Gregorio Ortega Molina
Que medio siglo después la ciencia forense confirme lo que supimos desde que Pablo Neruda murió, no da satisfacción ni disminuye el dolor por la manera en que fue asesinado. La certeza de que lo mataron, nos habla del verdadero talante de la soldadesca latinoamericana cuando se hace gobierno.
El poeta chileno, para muchos de nuestra generación, adquirió la estatura de un fetiche inalcanzable. Alguna vez, antes del Nóbel, lo vi de cerca en París. No tuve los arrestos para importunarlo. En 1971 fui testigo presencial, como todos los asistentes al recinto de la ceremonia, de cómo el rey Carlos Gustavo VI Adolfo lo puso en sus manos, y escuché, sin necesidad de audífonos traductores, las palabras de Neruda.
Muchos años después, y refiriéndose a Lizbeth Salander, Mario Vargas Llosa encontró el término preciso para la labor de los poetas. Ingresaban a la eternidad de la literatura, en el caso de Neruda, a la de la poesía.

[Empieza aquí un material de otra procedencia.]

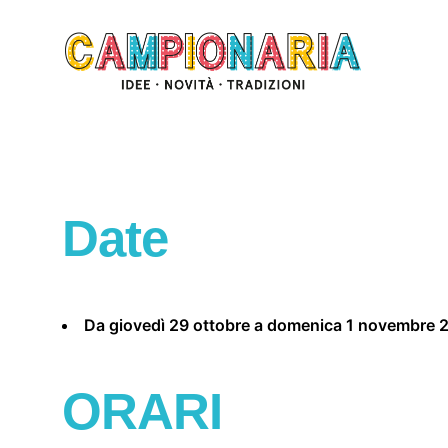
Skip
to
content
Date
Da giovedì 29 ottobre a domenica 1 novembre 
ORARI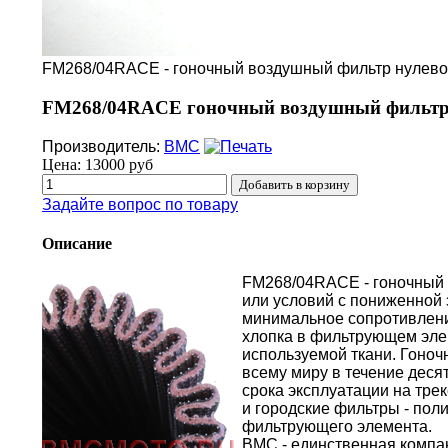
FM268/04RACE - гоночный воздушный фильтр нулев
FM268/04RACE гоночный воздушный фильтр 
Производитель:
BMC
Цена:
13000 руб
Задайте вопрос по товару
Описание
FM268/04RACE - гоночный 
или условий с пониженной
минимальное сопротивлени
хлопка в фильтрующем эле
используемой ткани. Гоно
всему миру в течение десят
срока эксплуатации на тре
и городские фильтры - по
фильтрующего элемента.
BMC - единственная компа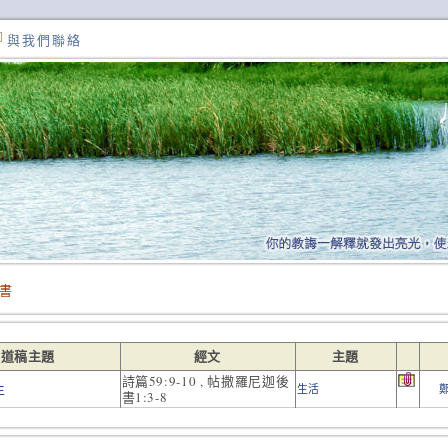
與我們聯絡
書
講道稿主題
經文
主題
詩篇59:9-10 , 帖撒羅尼迦後
生
生活
書1:3-8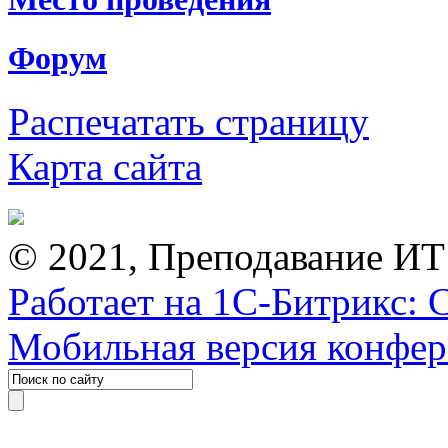
Форум
Распечатать страницу
Карта сайта
© 2021, Преподавание ИТ
Работает на 1С-Битрикс: 
Мобильная версия конфе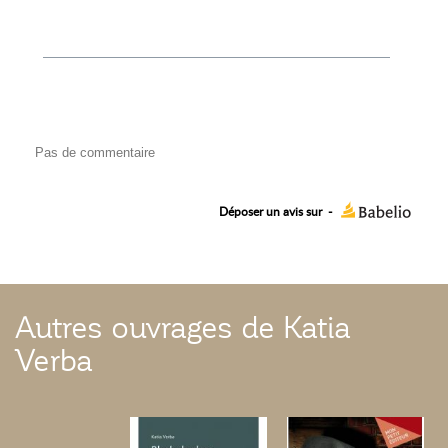
Pas de commentaire
Déposer un avis sur
-
Autres ouvrages de Katia
Verba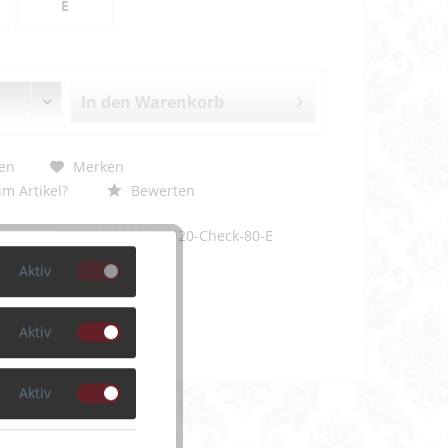
E
In den
Warenkorb
en
Merken
m Artikel?
Bewerten
MJL012-0829-WIN20-Check-80-E
Aktiv
Aktiv
Aktiv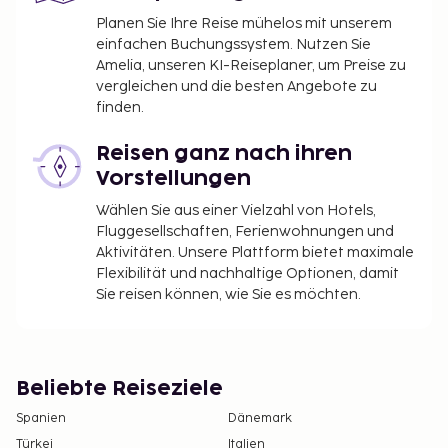
Planen Sie Ihre Reise mühelos mit unserem
einfachen Buchungssystem. Nutzen Sie
Amelia, unseren KI-Reiseplaner, um Preise zu
vergleichen und die besten Angebote zu
finden.
Reisen ganz nach ihren
Vorstellungen
Wählen Sie aus einer Vielzahl von Hotels,
Fluggesellschaften, Ferienwohnungen und
Aktivitäten. Unsere Plattform bietet maximale
Flexibilität und nachhaltige Optionen, damit
Sie reisen können, wie Sie es möchten.
Beliebte Reiseziele
Spanien
Dänemark
Türkei
Italien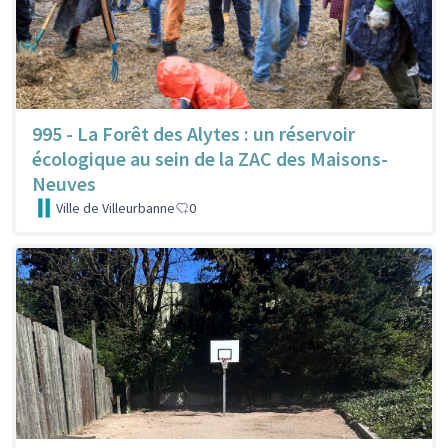
995 - La Forêt des Alytes : un réservoir
écologique au sein de la ZAC des Maisons-
Neuves
Ville de Villeurbanne
0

La poesía hermana a los inteligentes. Imposible recordar la fecha, pero el hecho permanece vivo en mi archivo existencial. En el escenario del teatro Jiménez Rueda, del ISSSTE, el abrazo entre Rafael Alberti y Octavio Paz dejaba atrás distanciamientos y supuestos agravios ideológicos.
Ese suceso redimensionó la importancia de Neruda en la memoria de Salvador Allende y el socialismo chileno. La transformación de un proyecto humano, la reedificación administrativa y educativa de un país. El renacimiento de Chile.
Que 50 años después nos confirmen su asesinato político, permite comprender el temor que los políticos tienen a los poetas, al verso, a la palabra. Neruda debía morir para asegurar la permanencia de Augusto Pinochet y poner un hasta aquí a quienes intentaran subvertir el orden por la palabra.
En sus propias palabras, escritas para Confieso que he vivido: “Yo no creo en la originalidad. Es un fetiche más. Creado en nuestra época de vertiginoso derrumbe. Creo en la personalidad a través de cualquier lenguaje, de cualquier forma, de cualquier sentido de la creación artística. Pero la originalidad delirante es una invención moderna y una engañifa electoral”.
Impensable añadir cualquier cosa para tergiversar su intención original. Eligió los términos en que deseaba referirse a él mismo y su trabajo y su compromiso. Su poesía es inalterable, su vigencia es eterna.